Questa è un’opera di fantasia. Qualsiasi riferimento a fatti o
persone della vita reale è puramente casuale.
Harmony è un marchio registrato di proprietà
HarperCollins Italia S.p.A. All Rights Reserved.
© 2013 Harlequin Mondadori S.p.A., Milano
eBook ISBN 978-88-3050-129-4
1
«Lo sceicco Emir le concede udienza.»
Amy alzò lo sguardo su Fatima, una delle domestiche che entrava nella nursery dove stava dando da mangiare alle due principesse. «Grazie. A che ora...?»
«Subito» la interruppe Fatima con tono impaziente per l’indifferenza di Amy, sempre intenta alla cena delle gemelle.
«Stanno cenando...» cominciò Amy, ma rinunciò a proseguire... Dopotutto, cosa ne sapeva il re della routine delle sue figlie? Emir vedeva di rado le figlie e questo le spezzava il cuore.
Cosa ne sapeva di quanto ultimamente fossero bisognose di affetto e schizzinose con il cibo?

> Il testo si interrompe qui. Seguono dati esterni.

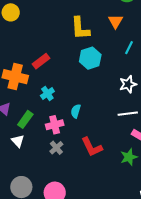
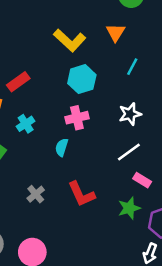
yellow L-shape: (80, 28) -> (70, 40), turned -45
white line: (128, 114) -> (129, 152), turned -30
pink cross: (55, 125) -> (77, 118), moved

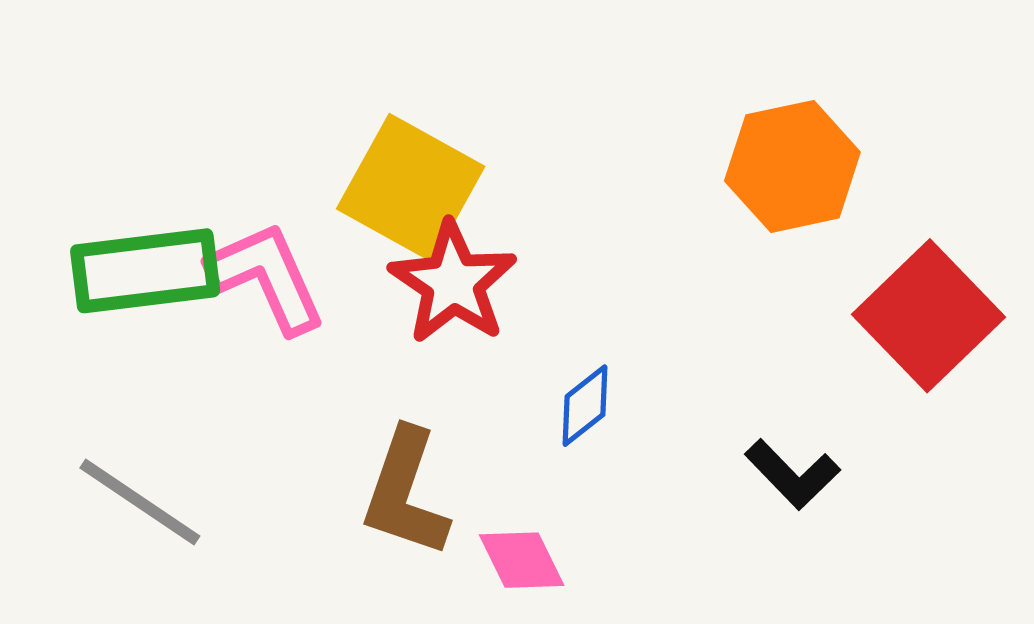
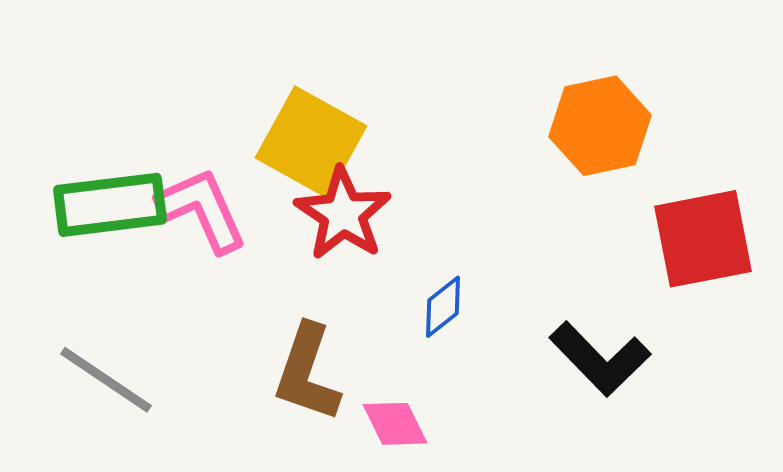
red square: (928, 316) -> (703, 239), turned 33
black L-shape: (792, 474) -> (600, 359), size x1.4

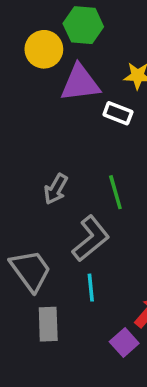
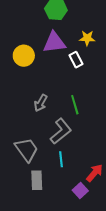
yellow circle: (44, 49) -> (24, 56), moved
white rectangle: (118, 113) -> (76, 60), turned 42

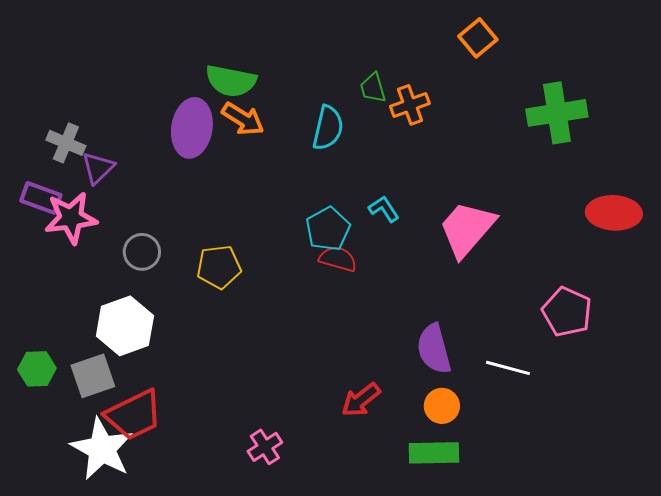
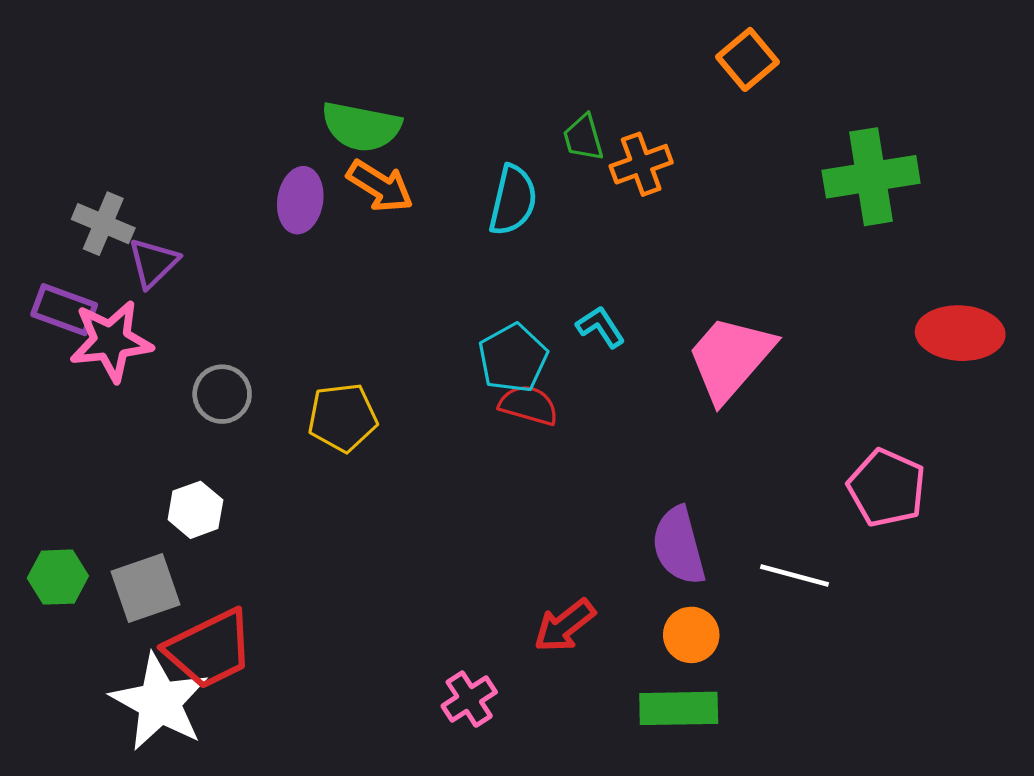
purple ellipse: (192, 128) -> (300, 200), size x0.7
white hexagon: (125, 326) -> (195, 510), size x0.6
pink cross: (265, 447) -> (469, 699), moved

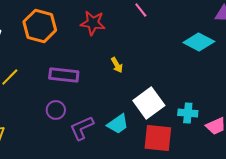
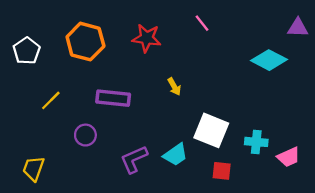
white square: (149, 103) -> (211, 130), turned -32
purple circle: (56, 110) -> (85, 135), moved
red square: (158, 138) -> (222, 171), size x0.6

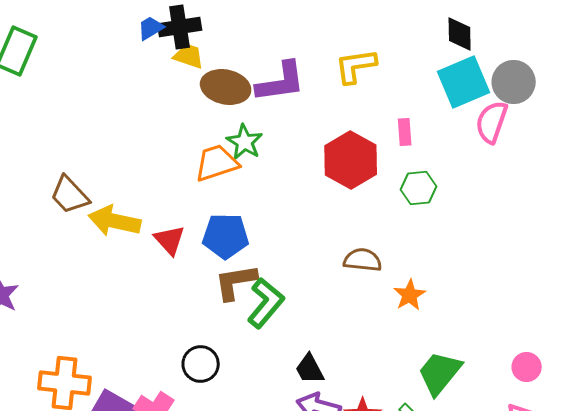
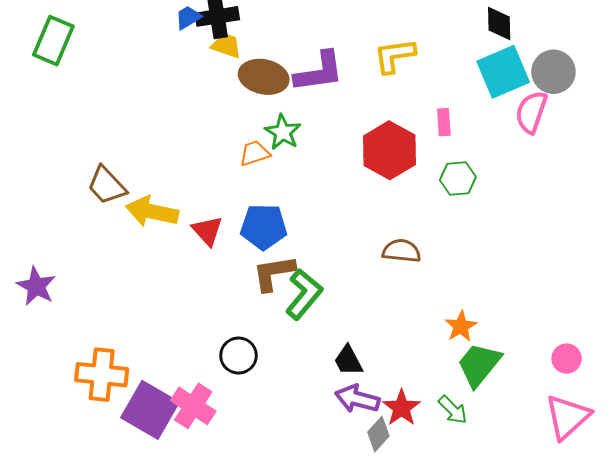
orange trapezoid: (217, 163) -> (255, 153), size x0.7
orange star: (410, 295) -> (461, 326), moved

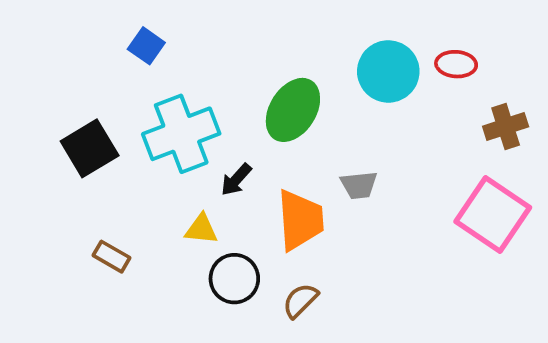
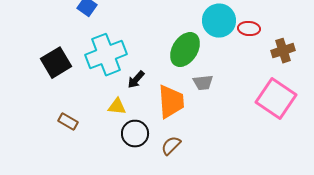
red ellipse: (456, 64) -> (249, 29), moved
green ellipse: (293, 110) -> (185, 50), moved

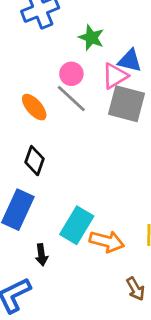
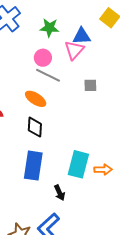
gray square: (126, 104) -> (90, 85), moved, size x0.5
orange ellipse: (34, 107) -> (36, 99), moved
orange arrow: (107, 241) -> (103, 170), size x0.7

Era uno dei motivi per cui aveva chiesto un incontro con il re...
Il giorno successivo sarebbero state affidate ai beduini, degli sconosciuti che le avrebbero tenute per la notte.
Era una tradizione che risaliva ai secoli precedenti, le aveva spiegato Fatima, una tradizione alla quale non ci si poteva sottrarre.
Bene, Amy ne avrebbe discusso.
Le due piccine avevano perso la madre quando avevano soltanto poche settimane e, dalla morte della moglie, Emir le aveva viste di rado. Era Amy a occuparsi di loro, Amy che stava con loro giorno dopo giorno, Amy della quale si fidavano. Non le avrebbe consegnate a una banda di estranei senza lottare.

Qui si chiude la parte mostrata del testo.